È quella stessa dura vita raccontata sarcasticamente e con gran talento da Flavio Santi nel suo Aspetta primavera, Lucky, romanzo uscito a inizio anno per inaugurare “Luminol”, la nuova collana dei tipi della Socrates.
Un libro che, scimmiottando il titolo e il personaggio di fantiana memoria e accostandosi alla Vita agra di Bianciardi, ci guida in un mondo fatto di licenziamenti di bravi direttori editoriali per far posto al raccomandato di turno e di bollette scadute; di conduttori televisivi che si occupano di libri senza averne mai letto uno e di scrittori ormai vittime del loro essere diventati brand. Il talentuoso traduttore Fulvio Sant, alter ego dell’autore, è così costretto a rifugiarsi “mettendo la testa sotto terra”, come fanno gli struzzi, tappandosi le orecchie e cercando di (r)esistere, pesando quotidianamente le proprie traduzioni per capire se il numero di pagine basterà per luce, gas e telefono a fine mese.

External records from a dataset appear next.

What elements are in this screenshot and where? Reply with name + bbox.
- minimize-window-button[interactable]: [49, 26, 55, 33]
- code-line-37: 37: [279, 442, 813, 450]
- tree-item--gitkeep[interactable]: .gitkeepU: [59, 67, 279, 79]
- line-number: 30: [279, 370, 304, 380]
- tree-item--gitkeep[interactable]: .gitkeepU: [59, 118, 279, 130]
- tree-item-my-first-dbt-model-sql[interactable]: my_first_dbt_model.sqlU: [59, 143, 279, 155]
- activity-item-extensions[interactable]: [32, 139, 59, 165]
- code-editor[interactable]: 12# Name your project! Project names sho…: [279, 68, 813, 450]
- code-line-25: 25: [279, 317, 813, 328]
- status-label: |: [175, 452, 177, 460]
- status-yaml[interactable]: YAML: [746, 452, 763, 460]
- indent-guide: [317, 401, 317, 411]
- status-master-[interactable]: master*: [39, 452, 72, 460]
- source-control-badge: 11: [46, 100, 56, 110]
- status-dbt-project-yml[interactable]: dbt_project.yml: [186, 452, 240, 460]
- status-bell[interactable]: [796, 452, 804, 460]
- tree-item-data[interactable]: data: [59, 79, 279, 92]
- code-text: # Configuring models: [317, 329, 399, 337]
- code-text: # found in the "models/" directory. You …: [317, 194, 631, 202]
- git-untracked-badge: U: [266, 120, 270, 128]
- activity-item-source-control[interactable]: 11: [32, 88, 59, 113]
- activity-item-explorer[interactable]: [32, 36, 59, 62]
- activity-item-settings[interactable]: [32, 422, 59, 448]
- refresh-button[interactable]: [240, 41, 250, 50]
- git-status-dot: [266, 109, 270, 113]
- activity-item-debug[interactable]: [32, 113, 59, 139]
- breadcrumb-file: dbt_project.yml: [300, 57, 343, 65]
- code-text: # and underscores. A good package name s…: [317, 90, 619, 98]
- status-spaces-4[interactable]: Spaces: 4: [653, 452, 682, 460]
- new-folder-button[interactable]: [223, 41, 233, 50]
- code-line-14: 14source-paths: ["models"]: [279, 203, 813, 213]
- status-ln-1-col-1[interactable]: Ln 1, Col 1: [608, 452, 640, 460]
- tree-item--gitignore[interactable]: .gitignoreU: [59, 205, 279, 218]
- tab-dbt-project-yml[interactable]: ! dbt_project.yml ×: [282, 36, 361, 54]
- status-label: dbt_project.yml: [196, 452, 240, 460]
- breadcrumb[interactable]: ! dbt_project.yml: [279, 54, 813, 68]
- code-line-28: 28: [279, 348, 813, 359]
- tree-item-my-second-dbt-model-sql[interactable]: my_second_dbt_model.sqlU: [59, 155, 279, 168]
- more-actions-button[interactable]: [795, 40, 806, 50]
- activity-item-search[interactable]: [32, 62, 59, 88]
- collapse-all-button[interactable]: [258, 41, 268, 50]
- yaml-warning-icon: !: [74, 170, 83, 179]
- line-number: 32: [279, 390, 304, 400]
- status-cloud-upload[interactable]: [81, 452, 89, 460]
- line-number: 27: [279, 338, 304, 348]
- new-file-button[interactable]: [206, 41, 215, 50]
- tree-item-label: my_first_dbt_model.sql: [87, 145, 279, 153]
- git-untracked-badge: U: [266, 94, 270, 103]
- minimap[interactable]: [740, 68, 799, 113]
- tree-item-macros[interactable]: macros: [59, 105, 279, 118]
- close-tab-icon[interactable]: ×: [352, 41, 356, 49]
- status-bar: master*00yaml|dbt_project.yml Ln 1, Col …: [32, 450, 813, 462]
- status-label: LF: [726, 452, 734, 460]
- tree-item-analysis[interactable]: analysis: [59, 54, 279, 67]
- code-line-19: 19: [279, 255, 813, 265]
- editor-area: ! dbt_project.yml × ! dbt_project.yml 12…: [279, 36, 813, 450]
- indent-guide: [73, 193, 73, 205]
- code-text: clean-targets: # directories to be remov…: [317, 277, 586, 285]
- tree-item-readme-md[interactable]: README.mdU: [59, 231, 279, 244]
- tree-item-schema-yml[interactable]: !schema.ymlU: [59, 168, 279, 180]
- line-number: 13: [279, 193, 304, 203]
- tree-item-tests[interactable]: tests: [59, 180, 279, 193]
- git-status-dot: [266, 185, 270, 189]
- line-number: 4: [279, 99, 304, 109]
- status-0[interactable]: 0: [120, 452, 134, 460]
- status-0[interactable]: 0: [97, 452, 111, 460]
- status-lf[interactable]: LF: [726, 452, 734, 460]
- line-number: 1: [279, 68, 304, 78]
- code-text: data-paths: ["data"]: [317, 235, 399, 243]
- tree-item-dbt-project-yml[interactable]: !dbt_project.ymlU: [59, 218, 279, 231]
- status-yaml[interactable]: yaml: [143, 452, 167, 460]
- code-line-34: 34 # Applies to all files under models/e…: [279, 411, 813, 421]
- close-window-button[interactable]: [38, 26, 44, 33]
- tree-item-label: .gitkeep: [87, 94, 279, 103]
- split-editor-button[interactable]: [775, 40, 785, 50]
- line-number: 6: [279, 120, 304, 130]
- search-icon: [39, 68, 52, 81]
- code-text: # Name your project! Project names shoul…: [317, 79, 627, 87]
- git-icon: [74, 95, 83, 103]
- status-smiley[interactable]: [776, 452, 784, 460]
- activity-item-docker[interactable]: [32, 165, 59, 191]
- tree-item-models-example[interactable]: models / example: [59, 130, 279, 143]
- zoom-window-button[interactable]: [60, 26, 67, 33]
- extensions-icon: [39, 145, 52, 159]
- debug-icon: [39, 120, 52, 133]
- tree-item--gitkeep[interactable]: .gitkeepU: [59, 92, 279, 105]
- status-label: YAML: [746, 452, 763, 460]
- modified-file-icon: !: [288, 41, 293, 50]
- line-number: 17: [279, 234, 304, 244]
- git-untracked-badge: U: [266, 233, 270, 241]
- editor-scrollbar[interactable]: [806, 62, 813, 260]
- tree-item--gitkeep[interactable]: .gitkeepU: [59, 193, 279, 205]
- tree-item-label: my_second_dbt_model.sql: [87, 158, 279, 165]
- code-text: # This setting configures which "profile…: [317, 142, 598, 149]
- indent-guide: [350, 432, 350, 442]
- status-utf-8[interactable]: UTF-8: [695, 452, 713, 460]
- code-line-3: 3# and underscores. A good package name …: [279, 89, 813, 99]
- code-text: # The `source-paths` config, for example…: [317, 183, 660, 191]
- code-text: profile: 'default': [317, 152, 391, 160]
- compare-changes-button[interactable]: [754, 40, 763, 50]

Gli incontri con i personaggi grotteschi che popolano le scrivanie che contano, editori che non pagano (e a voler cercare il pelo nell’uovo ci sarebbe da chiedere all’autore il perché della scelta di non fare i nomi in un libro in cui i riferimenti a cose e persone sono tutt’altro che casuali), una compagna fissa e una con cui soddisfare i bisogni sessuali, la scrittura destrutturata tra il ghostwriting e i mille corsi per improbabili studenti universitari pur di farla diventare pane quotidiano… la vita di Fulvio Sant è tutto quello che non si sarebbe mai aspettato di dover affrontare dopo gli studi, le lauree e i master conquistati con sudore nel tempo. Ma la realtà che emerge dalle pagine di questo piccolo dramma generazionale è ben più amara e allora, a ben vedere, è lui che può permettersi di aggiornare proprio l’autore della Vita agra su quello che è diventato il “suo” mondo oggi: «Caro Bianciardi, tu non puoi saperlo, ma noi siamo la prima generazione di intellettuali-operai. Che buffo, una volta Flaiano ha scritto: “Non ci restano che gli artisti a voler sembrare operai”. Adesso lo siamo diventati per davvero, e non per posa snobistica. […] Senza soldi, senza futuro e senza nulla da perdere e da rimpiangere». Già, una realtà decisamente amara e un libro da far leggere a tutti quelli che, al primo incontro, sono abituati a chiederti: «E tu che lavoro fai?».